DATA PROVIDED:
--- START ---
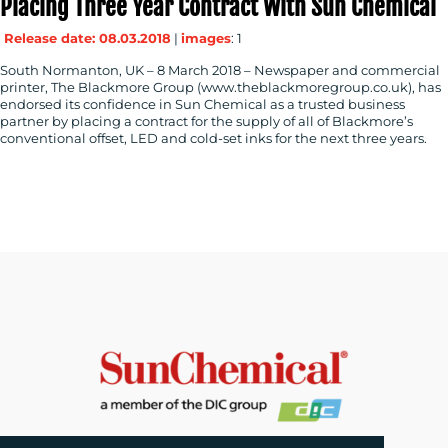
Placing Three Year Contract With Sun Chemical
Release date: 08.03.2018
|
images
: 1
South Normanton, UK – 8 March 2018 – Newspaper and commercial
printer, The Blackmore Group (www.theblackmoregroup.co.uk), has
endorsed its confidence in Sun Chemical as a trusted business
partner by placing a contract for the supply of all of Blackmore’s
conventional offset, LED and cold-set inks for the next three years.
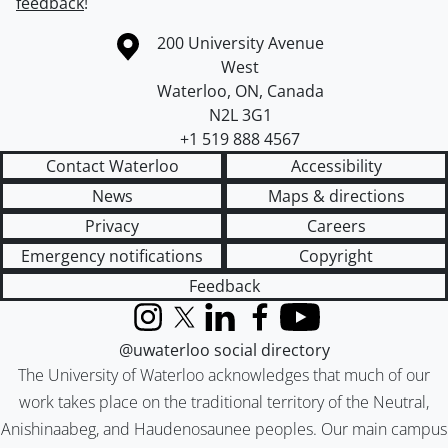
feedback
!
Information about the University of Waterloo
Campus map
200 University Avenue
West
Waterloo
,
ON
,
Canada
N2L 3G1
+1 519 888 4567
Contact Waterloo
Accessibility
News
Maps & directions
Privacy
Careers
Emergency notifications
Copyright
Feedback
Instagram
X (formerly Twitter)
LinkedIn
Facebook
YouTube
@uwaterloo social directory
The University of Waterloo acknowledges that much of our
work takes place on the traditional territory of the Neutral,
Anishinaabeg, and Haudenosaunee peoples. Our main campus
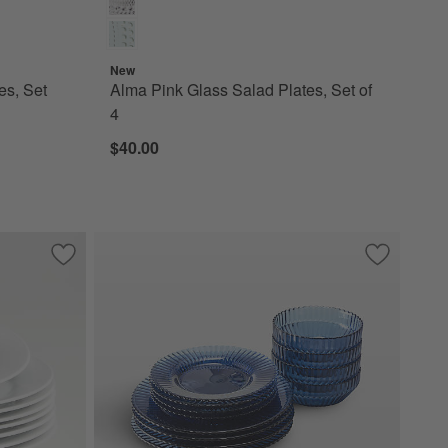
New
es, Set
Alma Pink Glass Salad Plates, Set of
4
$40.00
t of 8
Save to Favorites
Aspen Rimmed Porcelain Salad Plates, Set of 8
Save to Fa
Archie Cor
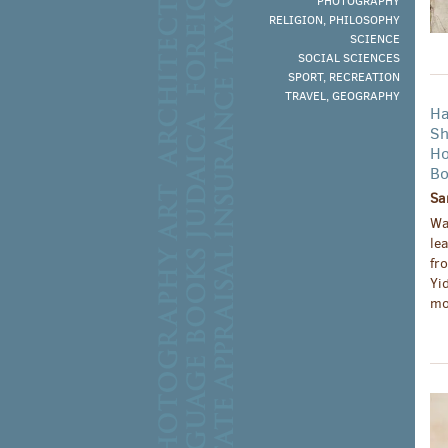
PHOTOGRAPHY
RELIGION, PHILOSOPHY
SCIENCE
SOCIAL SCIENCES
SPORT, RECREATION
TRAVEL, GEOGRAPHY
Ha
Sh
Ho
Bo
Sa
Wa
le
fr
Yi
mo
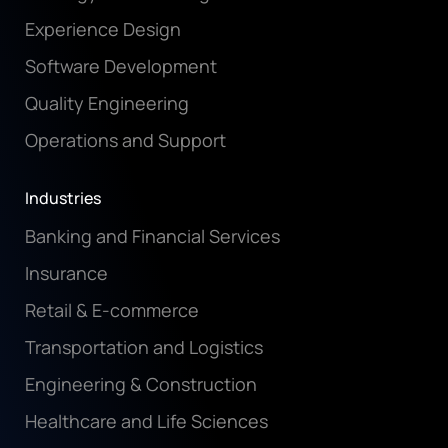
Experience Design
Software Development
Quality Engineering
Operations and Support
Industries
Banking and Financial Services
Insurance
Retail & E-commerce
Transportation and Logistics
Engineering & Construction
Healthcare and Life Sciences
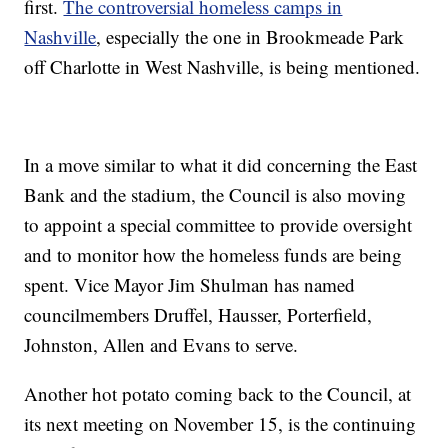
first.
The controversial homeless camps in
Nashville
, especially the one in Brookmeade Park
off Charlotte in West Nashville, is being mentioned.
In a move similar to what it did concerning the East
Bank and the stadium, the Council is also moving
to appoint a special committee to provide oversight
and to monitor how the homeless funds are being
spent. Vice Mayor Jim Shulman has named
councilmembers Druffel, Hausser, Porterfield,
Johnston, Allen and Evans to serve.
Another hot potato coming back to the Council, at
its next meeting on November 15, is the continuing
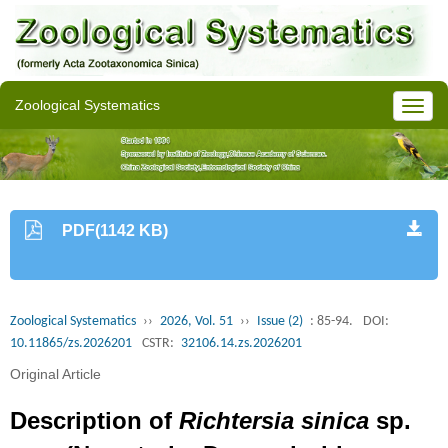
Zoological Systematics
PDF(1142 KB)
Zoological Systematics
››
2026, Vol. 51
››
Issue (2)
: 85-94.
DOI:
10.11865/zs.2026201
CSTR:
32106.14.zs.2026201
Original Article
Description of
Richtersia sinica
sp.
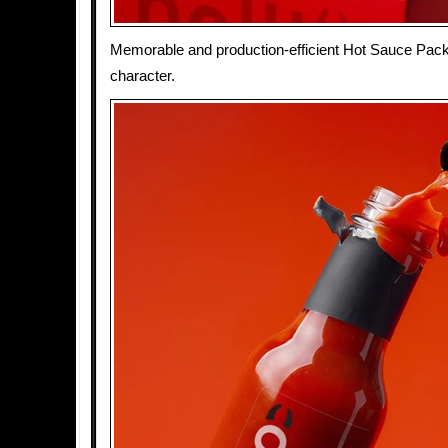
Memorable and production-efficient Hot Sauce Pack
character.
--- END ---
TASK ITEM: Every entry must be retyped exactly, with the pictures removed.

RESPONSE TO THE EXERCISE:
Placing Three Year Contract With Sun Chemical
Release date: 08.03.2018
|
images
: 1
South Normanton, UK – 8 March 2018 – Newspaper and commercial
printer, The Blackmore Group (www.theblackmoregroup.co.uk), has
endorsed its confidence in Sun Chemical as a trusted business
partner by placing a contract for the supply of all of Blackmore’s
conventional offset, LED and cold-set inks for the next three years.
feedback
!
Information about the University of Waterloo
Campus map
200 University Avenue
West
Waterloo
,
ON
,
Canada
N2L 3G1
+1 519 888 4567
Contact Waterloo
Accessibility
News
Maps & directions
Privacy
Careers
Emergency notifications
Copyright
Feedback
Instagram
X (formerly Twitter)
LinkedIn
Facebook
YouTube
@uwaterloo social directory
The University of Waterloo acknowledges that much of our
work takes place on the traditional territory of the Neutral,
Anishinaabeg, and Haudenosaunee peoples. Our main campus
New
es, Set
Alma Pink Glass Salad Plates, Set of
4
$40.00
t of 8
Save to Favorites
Aspen Rimmed Porcelain Salad Plates, Set of 8
Save to Fa
Archie Cor
PHOTOGRAPHY
RELIGION, PHILOSOPHY
SCIENCE
SOCIAL SCIENCES
SPORT, RECREATION
TRAVEL, GEOGRAPHY
Ha
Sh
Ho
Bo
Sa
Wa
le
fr
Yi
mo
Experience Design
Software Development
Quality Engineering
Operations and Support
Industries
Banking and Financial Services
Insurance
Retail & E-commerce
Transportation and Logistics
Engineering & Construction
Healthcare and Life Sciences
first.
The controversial homeless camps in
Nashville
, especially the one in Brookmeade Park
off Charlotte in West Nashville, is being mentioned.
In a move similar to what it did concerning the East
Bank and the stadium, the Council is also moving
to appoint a special committee to provide oversight
and to monitor how the homeless funds are being
spent. Vice Mayor Jim Shulman has named
councilmembers Druffel, Hausser, Porterfield,
Johnston, Allen and Evans to serve.
Another hot potato coming back to the Council, at
its next meeting on November 15, is the continuing
Zoological Systematics
PDF(1142 KB)
Zoological Systematics
››
2026, Vol. 51
››
Issue (2)
: 85-94.
DOI:
10.11865/zs.2026201
CSTR:
32106.14.zs.2026201
Original Article
Description of
Richtersia sinica
sp.
Memorable and production-efficient Hot Sauce Pack
character.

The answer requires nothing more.